Au Brésil, les piquets métalliques sous les ponts, l’éclairage dissuasif et les accoudoirs divisant les bancs publics sont désormais illégaux depuis 2023. Le pays devient ainsi l’un des premiers à prohiber explicitement ces dispositifs conçus pour limiter ou décourager certains usages de l’espace public.
La Loi Padre Júlio Lancellotti, adoptée en 2023, proscrit toute installation urbaine qui vise à repousser ou à créer de l’inconfort pour les plus vulnérables, en particulier les personnes en situation d’itinérance.
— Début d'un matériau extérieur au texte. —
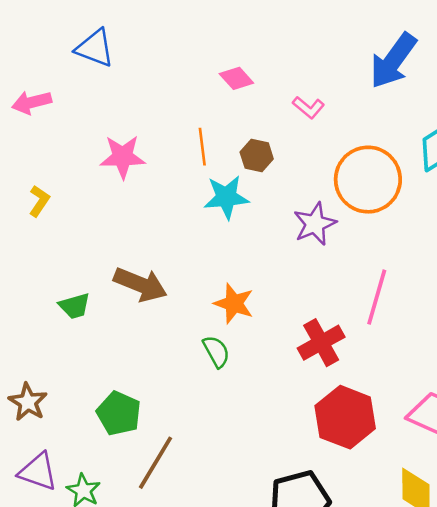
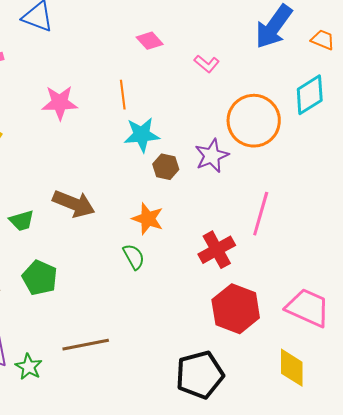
brown hexagon: (257, 156) -> (166, 167), moved
green pentagon: (119, 413) -> (40, 278), moved
brown line: (156, 463) -> (86, 345), turned 48

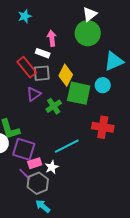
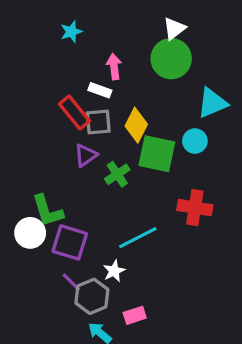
pink rectangle: (35, 163) -> (135, 315), moved

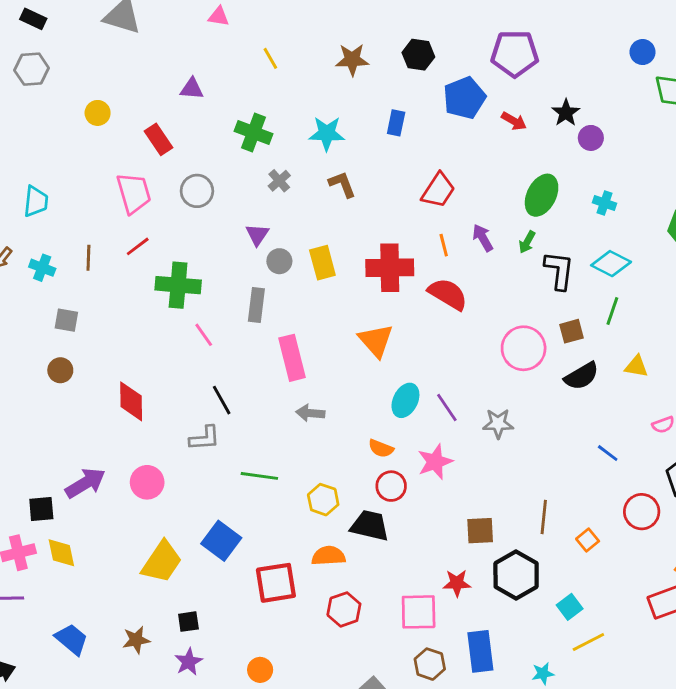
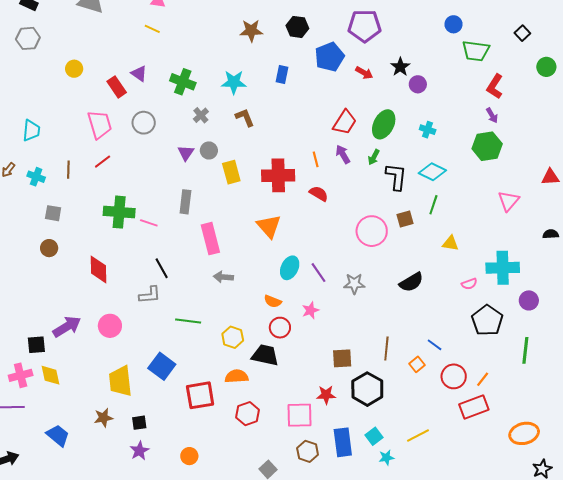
yellow line: (270, 58) -> (152, 29), moved, turned -35
purple triangle: (192, 89) -> (139, 74), moved, turned 30
red trapezoid: (438, 190) -> (345, 122), moved
gray circle: (279, 261) -> (209, 150), moved
green cross: (178, 285) -> (119, 212), moved
red semicircle: (448, 294) -> (319, 194), size x0.7
pink line: (204, 335) -> (149, 223), turned -36
black semicircle: (582, 376) -> (411, 282), moved
blue line: (608, 453) -> (435, 345), moved
pink star: (435, 462) -> (310, 310), size x0.7
red circle: (642, 512) -> (454, 376), moved
yellow trapezoid: (162, 562) -> (120, 381), turned 140
cyan square: (570, 607) -> (374, 436), moved
brown star: (136, 640) -> (103, 418), moved

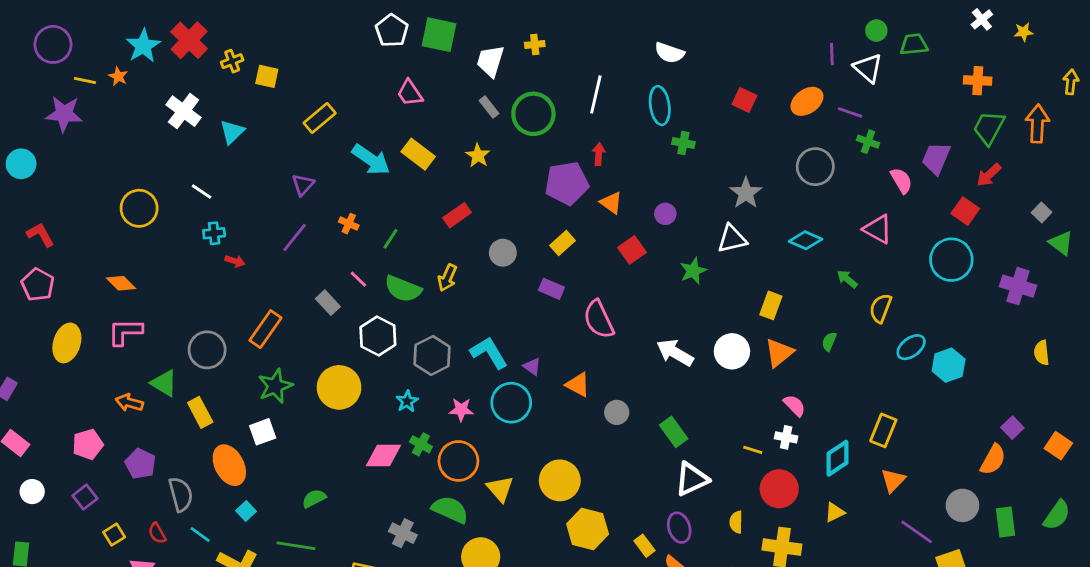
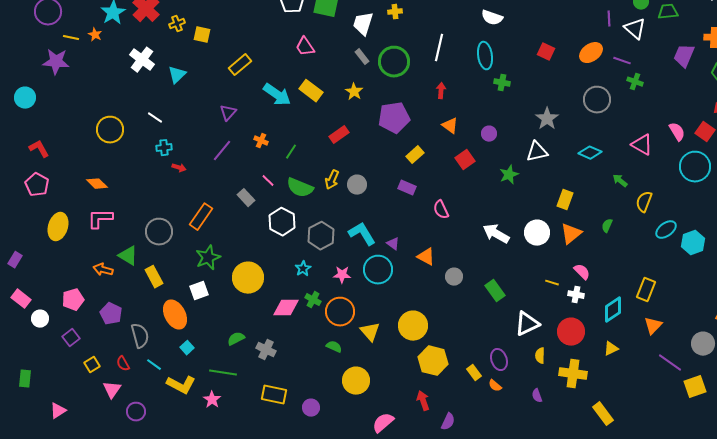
purple trapezoid: (936, 158) -> (684, 56), moved
pink semicircle: (901, 181) -> (677, 132), moved
purple pentagon: (567, 183) -> (394, 118), moved
gray circle: (503, 253) -> (357, 185), moved
pink semicircle: (599, 319) -> (441, 210), size x0.7
yellow circle: (339, 387) -> (248, 278), moved
yellow line: (753, 450) -> (552, 283), moved
white triangle: (692, 479) -> (527, 324), moved
white circle: (32, 492) -> (40, 319), moved
green semicircle: (450, 510) -> (334, 347), size x0.6
gray cross: (403, 533) -> (266, 350), moved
Cette mesure innovante prend racine dans un geste de contestation devenu un symbole. En 2021, un prêtre engagé de São Paulo, Júlio Lancellotti, avait attiré l’attention nationale après avoir fracassé à la masse des blocs de pierre posés sous un viaduc pour empêcher les personnes sans-abri d’y trouver refuge. Les images, devenues virales, ont soulevé un débat national sur la notion d’espace public et ont mené à l’adoption de la loi qui porte son nom.
Et ici ?
Montréal n’échappe malheureusement pas au phénomène. La planification urbaine s’appuie sur une série de dispositifs subtils pour orienter nos comportements : un banc étroit nous force à nous asseoir brièvement, un tracé nous oblige à circuler droit, et l’absence d’abris décourage le flânage. L’architecture hostile en représente l’expression la plus explicite.
Pour Bruno Demers, directeur général d’Architecture sans frontières Québec, l’architecture hostile est aussi économique. Ces stratégies, qui « nettoient » les quartiers, permettent d’augmenter la valeur perçue des lieux et, par conséquent, les taxes foncières.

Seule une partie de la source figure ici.